The march was organised by the Lesotho Congress for Democracy (LCD) – one of the three partners in the coalition government that included the All-Basotho Convention (ABC) and Basotho National Party (BNP) – to urge Prime Minister Thomas Thabane to reconvene parliament. Thabane had suspended parliament through royal prorogation in June, when threatened with a motion of no-confidence (a parliamentary procedure that could have seen him lose the premiership). When the army mounted raids on police stations around Maseru, Thabane and some senior government officials fled Lesotho to seek shelter in South Africa.
The characterisation of this event as a coup attempt remains contested because although Thabane pronounced it so and admitted he had left the country fearing for his life, he later somersaulted on this, and continues to insist he is in charge of the country. Contested also because the army chief (Lieutenant-General Tali Kamoli) who caused all the commotion has been officially fired, but insists that he executed a ‘normal’ operation to disarm renegades who were threatening national stability. He remains, on the face of it, the de facto commander, despite the appointment of another (Maaparankoe Mahao) to this post. Mahao’s house was attacked on Sunday 30 August, but he had already left the country.
By Tuesday 2 September, Thabane and others who had fled with him, including the police chief and the newly-appointed army commander, were back in Maseru, guarded by the South African police. This followed frenetic negotiations amongst the three coalition partners in Pretoria, facilitated by the Southern African Development Community (SADC), and South African president Jacob Zuma as chairman of the regional body’s security and politics arm. On Friday 5 September, the coalition leaders reported to the King on progress made towards implementing the Pretoria agreement, and gave the commitment to reconvene Parliament. Yet they again failed to endorse the target date of 19 September for Parliament to reopen, as agreed.
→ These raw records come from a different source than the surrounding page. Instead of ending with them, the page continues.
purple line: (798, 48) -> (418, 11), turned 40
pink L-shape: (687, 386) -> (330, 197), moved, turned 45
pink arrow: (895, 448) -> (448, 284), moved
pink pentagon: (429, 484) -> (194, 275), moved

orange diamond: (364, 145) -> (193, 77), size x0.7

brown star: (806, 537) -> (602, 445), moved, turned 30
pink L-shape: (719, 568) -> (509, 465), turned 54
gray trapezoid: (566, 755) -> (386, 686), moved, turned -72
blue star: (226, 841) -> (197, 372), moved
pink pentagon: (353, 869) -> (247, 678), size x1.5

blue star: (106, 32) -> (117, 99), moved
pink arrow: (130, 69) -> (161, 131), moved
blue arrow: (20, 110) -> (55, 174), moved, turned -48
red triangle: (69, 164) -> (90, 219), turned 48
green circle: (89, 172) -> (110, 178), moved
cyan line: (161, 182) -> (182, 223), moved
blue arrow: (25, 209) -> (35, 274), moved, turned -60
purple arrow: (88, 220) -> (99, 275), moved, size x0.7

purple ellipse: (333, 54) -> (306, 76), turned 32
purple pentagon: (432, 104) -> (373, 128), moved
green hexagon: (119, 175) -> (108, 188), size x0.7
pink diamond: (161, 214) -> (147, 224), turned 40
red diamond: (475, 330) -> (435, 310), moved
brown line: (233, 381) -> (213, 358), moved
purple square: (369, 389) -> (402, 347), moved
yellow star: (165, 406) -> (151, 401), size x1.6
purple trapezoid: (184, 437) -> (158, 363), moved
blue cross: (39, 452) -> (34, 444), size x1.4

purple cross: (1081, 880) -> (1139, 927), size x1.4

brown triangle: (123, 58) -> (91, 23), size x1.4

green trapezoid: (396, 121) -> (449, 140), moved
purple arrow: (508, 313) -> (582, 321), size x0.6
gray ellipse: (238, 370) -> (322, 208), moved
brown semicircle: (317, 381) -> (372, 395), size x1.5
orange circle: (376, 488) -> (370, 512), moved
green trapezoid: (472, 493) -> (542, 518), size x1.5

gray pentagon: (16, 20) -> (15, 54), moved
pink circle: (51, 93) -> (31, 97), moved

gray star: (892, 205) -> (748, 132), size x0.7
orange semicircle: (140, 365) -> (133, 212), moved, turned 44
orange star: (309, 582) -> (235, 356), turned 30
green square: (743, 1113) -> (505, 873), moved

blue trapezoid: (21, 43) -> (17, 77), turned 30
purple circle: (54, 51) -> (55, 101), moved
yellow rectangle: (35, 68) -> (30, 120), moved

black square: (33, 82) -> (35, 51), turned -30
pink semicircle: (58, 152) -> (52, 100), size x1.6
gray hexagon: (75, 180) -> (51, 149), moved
It appears that ‘solutions’ to and ‘agreements’ on Lesotho’s political crises are again leaving more questions unanswered. Could the Kingdom’s leaders be playing a game of chicken with the future of the nation for their own ends?
First, the events of last week stubbornly refuse to fit into the classic definition of a coup d’état, mainly because army commander Kamoli shied from crossing the line and announcing a take-over of political-administrative bodies: he simply went back to the barracks after the stated mission of disarming police renegades was achieved. Could the continued labelling of the incident as an attempted coup have ulterior motives?
Second, why is Thabane flouting the letter of the Pretoria agreement by failing to declare or confirm the opening of Parliament on 19 September? In this connection it should be recalled that the Windhoek Declaration, which forms part of the basis for the Pretoria agreement, contributed to the current crisis. The Windhoek Declaration was signed by the three partners in July and facilitated by Namibian President Hifikepunye Pohamba, then chair of the SADC Organ on Politics, Defence and Security.
Third, it is not clear whether the threat of a vote of no confidence has been taken off the table (especially) by the Lesotho Congress for Democracy (LCD), which is increasingly friendly with Democratic Congress (DC) despite the formal dissolution of their earlier ‘marriage’ (a dissolution prompted by the Windhoek Declaration). This will remain a sword dangling over the head of Thabane’s coalition (and his leadership of it), and therefore will also continue to threaten a true denouement of the impasse. Why is the LCD’s Mothetjoa Metsing (and other anti-Thabane forces) studiously avoiding giving assurances in this regard?
Fourth, Pretoria mandated the three coalition partners to draw up a roadmap for both technical and political issues to be addressed before and after reopening parliament. Already the coalition parties (through their executive committees) have clashed and cancelled one meeting last week – apparently because they had reached a deadlock. This can only bode ill for future progress, and given the weight of their potential agenda, bring into question their full commitment to a roadmap.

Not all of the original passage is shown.